Customers respect this approach. In fact, you can make customers love you for following a disciplined, data driven problem solving approach like the one above. A couple of words of wisdom (yes, I said wisdom, does that make me full of myself?):
- Make sure they know that you’re in control and are on top of the problem.
- Make sure they know what the next steps are.
- Don’t be afraid of telling them bad news.
- Be honest, clear, and direct with the customer.
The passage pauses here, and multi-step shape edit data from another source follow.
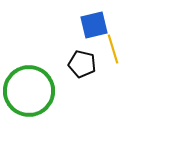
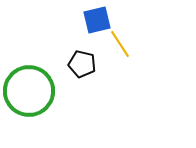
blue square: moved 3 px right, 5 px up
yellow line: moved 7 px right, 5 px up; rotated 16 degrees counterclockwise
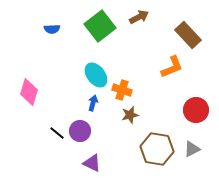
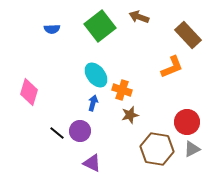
brown arrow: rotated 132 degrees counterclockwise
red circle: moved 9 px left, 12 px down
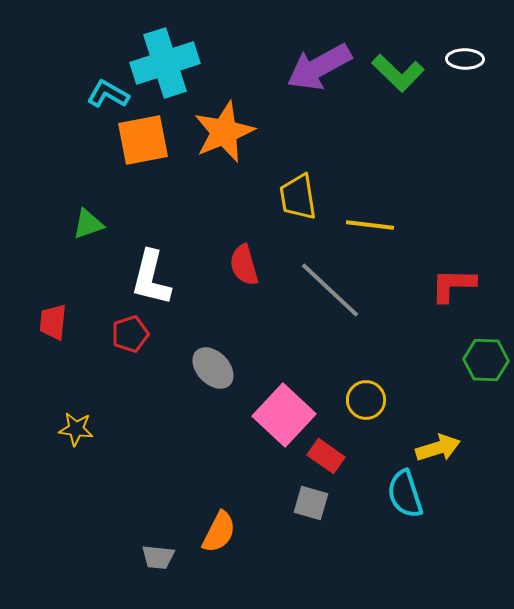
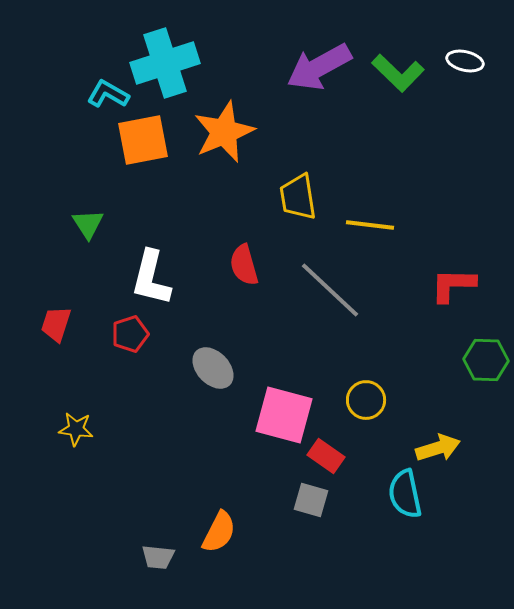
white ellipse: moved 2 px down; rotated 12 degrees clockwise
green triangle: rotated 44 degrees counterclockwise
red trapezoid: moved 3 px right, 2 px down; rotated 12 degrees clockwise
pink square: rotated 28 degrees counterclockwise
cyan semicircle: rotated 6 degrees clockwise
gray square: moved 3 px up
There is nothing worse than a waffling, weak engineer on the other end of the line when a major customer problem is in progress.
We had no choice but to follow an approach like this at Metreos, and now at Cisco. The system that we have to diagnose is huge, and problems can be caused by everything from a faulty network element to bad software.
Perhaps the nastiest issue that we had at Metreos was one that was caused by a firewall that would behave differently depending on the order in which specific UDP packets were received. We solved this by having the customer take network traces from various points in the network, making sure we had clear good and bad case examples, and doing some good old fashioned detective work. It was stressful, but quite fun and fulfilling once we were able to show root cause. And best of all, in this specific scenario it wasn’t our bug.